Some British aristocratic blather follows. How McMaster hopes to escape into the nobility through the sheer power of writing by getting books published and stuff like that.

 

Then they get into morality and religion argument that is fairly boring and seems to be frankly routine in many of the really old stories.

 

Sylvia is a colourless woman who just ‘is bored’ about everything and annoys the hell out of you whenever she appears on the pages of this book.

 

Then even the conversations become annoying. They talk about stupid stuff that has no relevance to the story at all.

 

All of them behave counter intuitively, annoying a reader like me. Tetjian hates golf but still plays anyway, for instance.

 

He meets and lets a tomboyish girl escape. They are fighting for women’s right to vote.

 

The dialogs suck. An example : “Cats and monkeys, monkeys and cats, this is the entire humanity”. You may think this is out of context but the book throws them at you without any context either. So droll, all of it.

 

It is painful to read. One vile man seems to behave totally weird and McMaster “knows” how to handle him. (Punch him in the groin is his solution.)  Tetjian falls in love with a Miss Winstrop. Her mother seems to be a great bore (to us readers, not intended by the author to be such).

 

He is a man of many talents, this Tietjens but seems very boring. While playing golf he is bored with the game but amuses himself by mathematically calculating the trajectory of the hit ball. Come on….

 

Even the twists are oh so boring. It is as Homer Simpson famously said about the Disney Park Epcot Centre “Aaah! Even flying over it is so boring!”

 

They finally realize that Tetjian is a saint and a man with almost infinite talents.

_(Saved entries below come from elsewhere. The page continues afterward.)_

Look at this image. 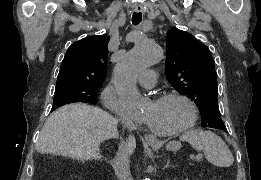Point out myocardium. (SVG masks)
I'll use <instances>...</instances> for the list:
<instances>
[{
	"label": "myocardium",
	"mask_w": 261,
	"mask_h": 180,
	"mask_svg": "<svg viewBox=\"0 0 261 180\" xmlns=\"http://www.w3.org/2000/svg\"><path fill=\"white\" fill-rule=\"evenodd\" d=\"M171 97H176V98L181 99L182 101H184L187 104V106L189 108V116H188V119H187L184 127L182 128V130L180 132L175 133V134H171V135H167V136H155V135H152L148 131L147 127L141 121L143 133L147 138L178 140V139L182 138L195 124L196 119H197V112H198L197 105H196L195 101L190 96H188L186 93H184L180 90H168V91H164L158 95H155L154 99H165V98H171Z\"/></svg>",
	"instance_id": "myocardium-1"
}]
</instances>
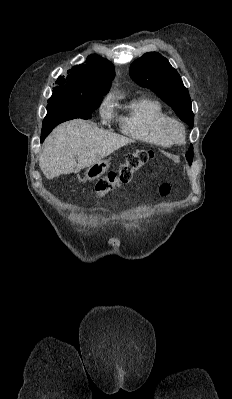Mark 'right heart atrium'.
<instances>
[{
  "label": "right heart atrium",
  "instance_id": "right-heart-atrium-1",
  "mask_svg": "<svg viewBox=\"0 0 232 399\" xmlns=\"http://www.w3.org/2000/svg\"><path fill=\"white\" fill-rule=\"evenodd\" d=\"M99 115L101 122L106 125L114 118L115 113L111 105L104 103L99 107Z\"/></svg>",
  "mask_w": 232,
  "mask_h": 399
}]
</instances>
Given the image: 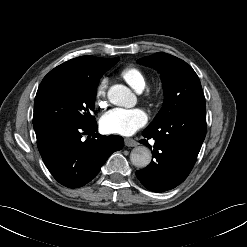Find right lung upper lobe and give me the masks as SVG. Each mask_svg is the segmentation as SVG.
<instances>
[{"label":"right lung upper lobe","instance_id":"obj_1","mask_svg":"<svg viewBox=\"0 0 247 247\" xmlns=\"http://www.w3.org/2000/svg\"><path fill=\"white\" fill-rule=\"evenodd\" d=\"M112 59L98 58L94 56H81L55 67L44 79L52 77H67L73 79L95 81L103 75L104 67Z\"/></svg>","mask_w":247,"mask_h":247}]
</instances>
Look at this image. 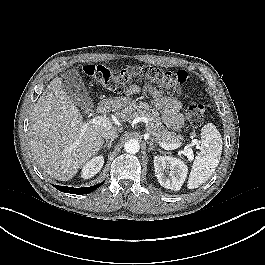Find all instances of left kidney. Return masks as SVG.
<instances>
[{
  "instance_id": "5707ae66",
  "label": "left kidney",
  "mask_w": 265,
  "mask_h": 265,
  "mask_svg": "<svg viewBox=\"0 0 265 265\" xmlns=\"http://www.w3.org/2000/svg\"><path fill=\"white\" fill-rule=\"evenodd\" d=\"M154 169L160 185L174 191L181 189L188 172L182 160L171 156H155ZM166 171H169V176L165 175Z\"/></svg>"
}]
</instances>
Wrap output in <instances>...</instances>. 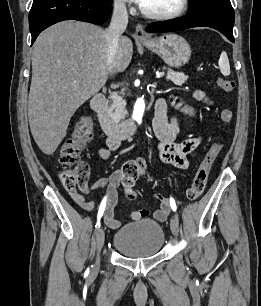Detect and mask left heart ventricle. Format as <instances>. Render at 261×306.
<instances>
[{
  "mask_svg": "<svg viewBox=\"0 0 261 306\" xmlns=\"http://www.w3.org/2000/svg\"><path fill=\"white\" fill-rule=\"evenodd\" d=\"M181 0H145L142 6L151 12L167 13L177 9Z\"/></svg>",
  "mask_w": 261,
  "mask_h": 306,
  "instance_id": "1",
  "label": "left heart ventricle"
}]
</instances>
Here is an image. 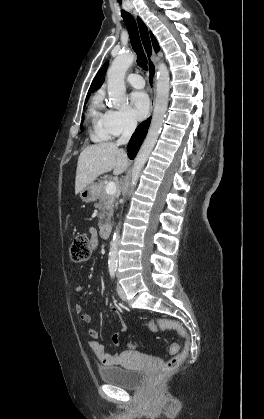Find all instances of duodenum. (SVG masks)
I'll return each mask as SVG.
<instances>
[{
	"instance_id": "duodenum-1",
	"label": "duodenum",
	"mask_w": 264,
	"mask_h": 419,
	"mask_svg": "<svg viewBox=\"0 0 264 419\" xmlns=\"http://www.w3.org/2000/svg\"><path fill=\"white\" fill-rule=\"evenodd\" d=\"M111 232H112V225L110 223H105L102 225L100 233L103 238L105 239L109 238V236L111 235Z\"/></svg>"
}]
</instances>
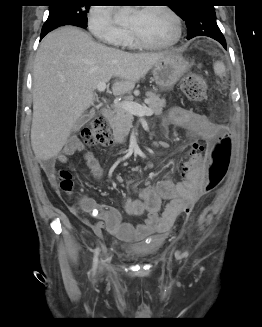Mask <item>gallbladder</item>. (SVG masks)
<instances>
[{
	"label": "gallbladder",
	"instance_id": "gallbladder-1",
	"mask_svg": "<svg viewBox=\"0 0 262 327\" xmlns=\"http://www.w3.org/2000/svg\"><path fill=\"white\" fill-rule=\"evenodd\" d=\"M91 118H92L91 113L82 114V116H80L74 123L73 130L74 131L79 130L83 125L89 122Z\"/></svg>",
	"mask_w": 262,
	"mask_h": 327
}]
</instances>
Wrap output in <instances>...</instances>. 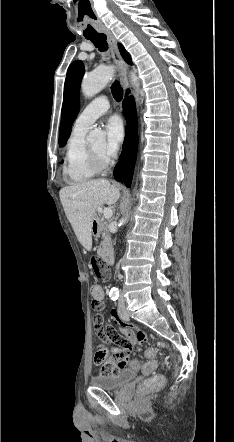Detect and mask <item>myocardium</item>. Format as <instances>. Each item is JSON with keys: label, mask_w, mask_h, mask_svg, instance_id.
<instances>
[{"label": "myocardium", "mask_w": 234, "mask_h": 442, "mask_svg": "<svg viewBox=\"0 0 234 442\" xmlns=\"http://www.w3.org/2000/svg\"><path fill=\"white\" fill-rule=\"evenodd\" d=\"M88 152L90 163L96 171H103L110 166L111 160L96 152L91 146H88Z\"/></svg>", "instance_id": "myocardium-1"}]
</instances>
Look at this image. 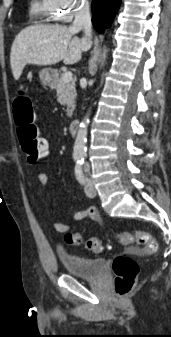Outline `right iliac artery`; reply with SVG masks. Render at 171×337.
<instances>
[{"mask_svg": "<svg viewBox=\"0 0 171 337\" xmlns=\"http://www.w3.org/2000/svg\"><path fill=\"white\" fill-rule=\"evenodd\" d=\"M75 159H79V157H75Z\"/></svg>", "mask_w": 171, "mask_h": 337, "instance_id": "obj_1", "label": "right iliac artery"}]
</instances>
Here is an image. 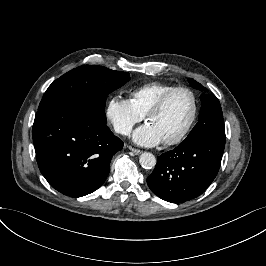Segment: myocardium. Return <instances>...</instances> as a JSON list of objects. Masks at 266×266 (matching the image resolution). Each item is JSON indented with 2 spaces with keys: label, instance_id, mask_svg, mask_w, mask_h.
I'll use <instances>...</instances> for the list:
<instances>
[{
  "label": "myocardium",
  "instance_id": "obj_1",
  "mask_svg": "<svg viewBox=\"0 0 266 266\" xmlns=\"http://www.w3.org/2000/svg\"><path fill=\"white\" fill-rule=\"evenodd\" d=\"M177 91H185L191 96L192 101H193V113L187 125L183 128V130L180 132V134L176 138L163 141V143L168 146L180 144L190 133V131L192 130L197 120L198 112H199V102H198V98H197L195 91L192 88L185 86V85L174 86L170 88L169 90L165 91L163 94H161L158 100L148 109L145 115V118L148 120V118L151 115L161 112L163 108L165 107L169 98Z\"/></svg>",
  "mask_w": 266,
  "mask_h": 266
}]
</instances>
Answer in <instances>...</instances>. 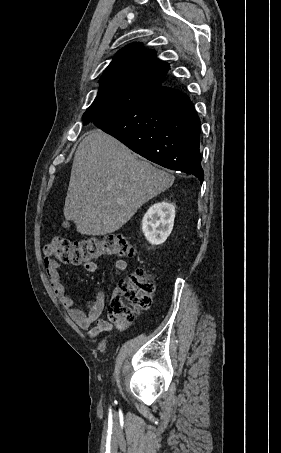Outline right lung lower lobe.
<instances>
[{
  "label": "right lung lower lobe",
  "mask_w": 281,
  "mask_h": 453,
  "mask_svg": "<svg viewBox=\"0 0 281 453\" xmlns=\"http://www.w3.org/2000/svg\"><path fill=\"white\" fill-rule=\"evenodd\" d=\"M89 121L146 159L203 182L200 120L184 93L161 85L129 101L92 108L84 114Z\"/></svg>",
  "instance_id": "98d812e1"
}]
</instances>
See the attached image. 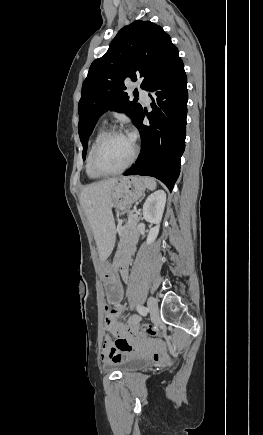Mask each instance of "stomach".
<instances>
[{"label": "stomach", "mask_w": 263, "mask_h": 435, "mask_svg": "<svg viewBox=\"0 0 263 435\" xmlns=\"http://www.w3.org/2000/svg\"><path fill=\"white\" fill-rule=\"evenodd\" d=\"M146 186L140 177L121 178L111 191V204L117 211L124 213L134 202L144 195ZM104 261L101 281L107 305H122L126 287L120 278L125 277L124 262L111 259Z\"/></svg>", "instance_id": "1"}]
</instances>
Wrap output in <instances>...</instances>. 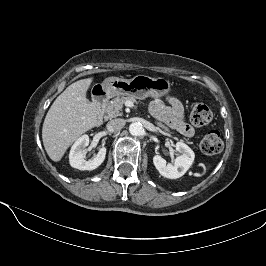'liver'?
Segmentation results:
<instances>
[{
  "label": "liver",
  "instance_id": "obj_1",
  "mask_svg": "<svg viewBox=\"0 0 266 266\" xmlns=\"http://www.w3.org/2000/svg\"><path fill=\"white\" fill-rule=\"evenodd\" d=\"M93 78L69 85L53 102L42 128L44 148L54 162H59L68 147L83 133L97 125L96 108L87 99Z\"/></svg>",
  "mask_w": 266,
  "mask_h": 266
}]
</instances>
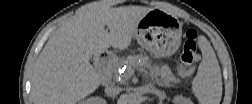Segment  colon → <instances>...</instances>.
<instances>
[{"instance_id":"colon-1","label":"colon","mask_w":252,"mask_h":104,"mask_svg":"<svg viewBox=\"0 0 252 104\" xmlns=\"http://www.w3.org/2000/svg\"><path fill=\"white\" fill-rule=\"evenodd\" d=\"M181 61L187 70L197 61V33L194 29H189L185 33Z\"/></svg>"}]
</instances>
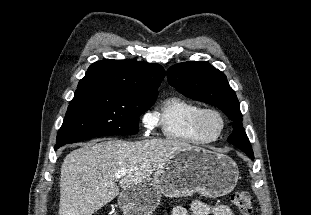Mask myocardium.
<instances>
[{"instance_id":"1","label":"myocardium","mask_w":311,"mask_h":215,"mask_svg":"<svg viewBox=\"0 0 311 215\" xmlns=\"http://www.w3.org/2000/svg\"><path fill=\"white\" fill-rule=\"evenodd\" d=\"M208 116H214L219 121V128L214 133L210 132L206 126V119ZM195 128L198 133L212 141L217 139L223 132L225 128V118L223 114L215 108H203L196 116Z\"/></svg>"}]
</instances>
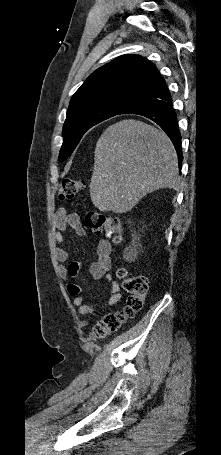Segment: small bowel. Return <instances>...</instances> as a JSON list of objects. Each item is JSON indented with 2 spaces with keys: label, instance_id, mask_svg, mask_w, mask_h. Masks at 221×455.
<instances>
[{
  "label": "small bowel",
  "instance_id": "c3829d8e",
  "mask_svg": "<svg viewBox=\"0 0 221 455\" xmlns=\"http://www.w3.org/2000/svg\"><path fill=\"white\" fill-rule=\"evenodd\" d=\"M54 223L56 230L54 237L58 243H62L64 240L63 232L67 228H72L79 237L89 238L87 231L84 229L79 216L76 213H69L65 210H59L55 217ZM96 261L88 267V271L93 279L99 280L106 278L108 280L111 295L107 300L106 306L110 307L115 305L121 300V292L119 284L112 280L109 276L111 269V245L107 240H99L95 244ZM55 258L58 261L64 262L68 259V252L61 248L56 247ZM83 269L81 262H71L67 267L63 269L65 275L76 276ZM81 286L77 283H69L67 285V292L73 296V305L77 308L80 314H91L96 311V308L86 303L85 297L81 293Z\"/></svg>",
  "mask_w": 221,
  "mask_h": 455
}]
</instances>
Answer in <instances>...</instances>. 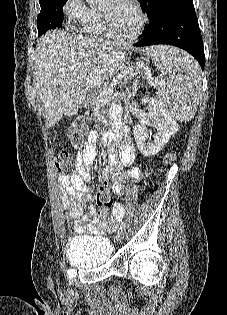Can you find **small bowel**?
<instances>
[{
  "label": "small bowel",
  "instance_id": "c3829d8e",
  "mask_svg": "<svg viewBox=\"0 0 227 315\" xmlns=\"http://www.w3.org/2000/svg\"><path fill=\"white\" fill-rule=\"evenodd\" d=\"M96 140V133L90 132L86 144L76 155L74 170L58 179L60 206L71 219L75 233L79 235L105 233L125 222L123 217L126 211L120 203L114 204L109 220L99 218L95 207L90 203L92 192L87 182L90 180L89 172L97 155ZM133 158V151L127 144L122 146L119 154L114 147L111 148L109 165L102 171V185H110L113 192L119 196L125 195L123 179H138L143 174V170L138 167H132L125 173L121 172L120 166L131 165Z\"/></svg>",
  "mask_w": 227,
  "mask_h": 315
}]
</instances>
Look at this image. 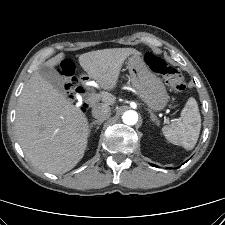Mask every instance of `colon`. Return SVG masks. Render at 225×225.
Masks as SVG:
<instances>
[{
	"mask_svg": "<svg viewBox=\"0 0 225 225\" xmlns=\"http://www.w3.org/2000/svg\"><path fill=\"white\" fill-rule=\"evenodd\" d=\"M145 62L153 72L163 76L170 89L177 92L185 89L186 85L183 75L163 58L148 52L145 55ZM61 68L66 78L67 92L72 98H75L76 95L81 94V87L73 75V65L69 61H64ZM83 107L85 108L87 105L83 104Z\"/></svg>",
	"mask_w": 225,
	"mask_h": 225,
	"instance_id": "1",
	"label": "colon"
}]
</instances>
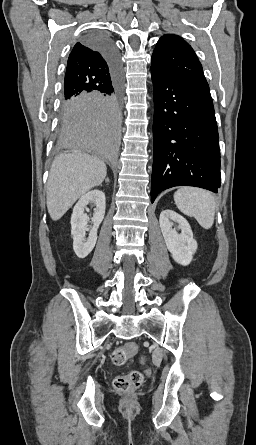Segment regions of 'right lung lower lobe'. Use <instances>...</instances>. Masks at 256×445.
<instances>
[{"label": "right lung lower lobe", "mask_w": 256, "mask_h": 445, "mask_svg": "<svg viewBox=\"0 0 256 445\" xmlns=\"http://www.w3.org/2000/svg\"><path fill=\"white\" fill-rule=\"evenodd\" d=\"M99 49L111 70V84L94 93L62 99L60 142L72 149L114 163L118 157L121 129V72L117 50L103 33L84 38Z\"/></svg>", "instance_id": "right-lung-lower-lobe-1"}]
</instances>
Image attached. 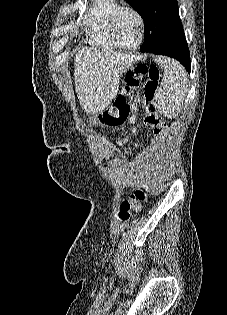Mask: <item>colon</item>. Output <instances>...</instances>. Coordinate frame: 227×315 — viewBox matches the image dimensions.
<instances>
[{"mask_svg": "<svg viewBox=\"0 0 227 315\" xmlns=\"http://www.w3.org/2000/svg\"><path fill=\"white\" fill-rule=\"evenodd\" d=\"M147 78L144 87L143 121L151 128L155 135H163L167 131V124L157 113L153 101L158 91L160 71L154 64L140 63L132 66L126 75L124 92L108 109L98 114L92 121L96 125L117 126L123 124L131 111L128 98H132L134 89L139 86L141 80ZM149 188L143 187L136 190L120 205V216L126 218L131 210H139L146 201Z\"/></svg>", "mask_w": 227, "mask_h": 315, "instance_id": "obj_1", "label": "colon"}]
</instances>
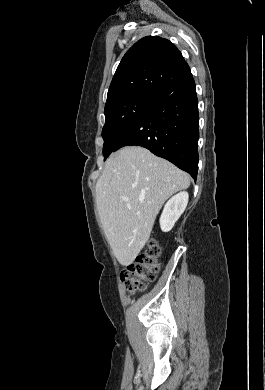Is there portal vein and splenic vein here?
<instances>
[{
	"mask_svg": "<svg viewBox=\"0 0 265 390\" xmlns=\"http://www.w3.org/2000/svg\"><path fill=\"white\" fill-rule=\"evenodd\" d=\"M122 200H123V201H125V202H127V201H128V199H127V198H125V197H123V198H122Z\"/></svg>",
	"mask_w": 265,
	"mask_h": 390,
	"instance_id": "18ae733b",
	"label": "portal vein and splenic vein"
}]
</instances>
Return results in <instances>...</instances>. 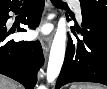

Yawn…

 

But one interesting thing stands out – you learn that the proverb about ‘It is easier for a camel to go through the eye of a needle than a rich man to get into heaven’ comes from the difficulty camels  had of passing through a gate in Jerusalem called ‘The Eye of the Needle’.  True? I don’t know, but if so, this is very interesting!

 

More blather about who should have an affair with whom and why they don’t. Final blather about how everyone is jealous of Tetjian.

 

The ending is equally lame. Since this is no great twist, I would like to let you know that the title stands for ‘(Outside of marriage) Some Do Fornicate and Some Do Not Fornicate’. Big whoop.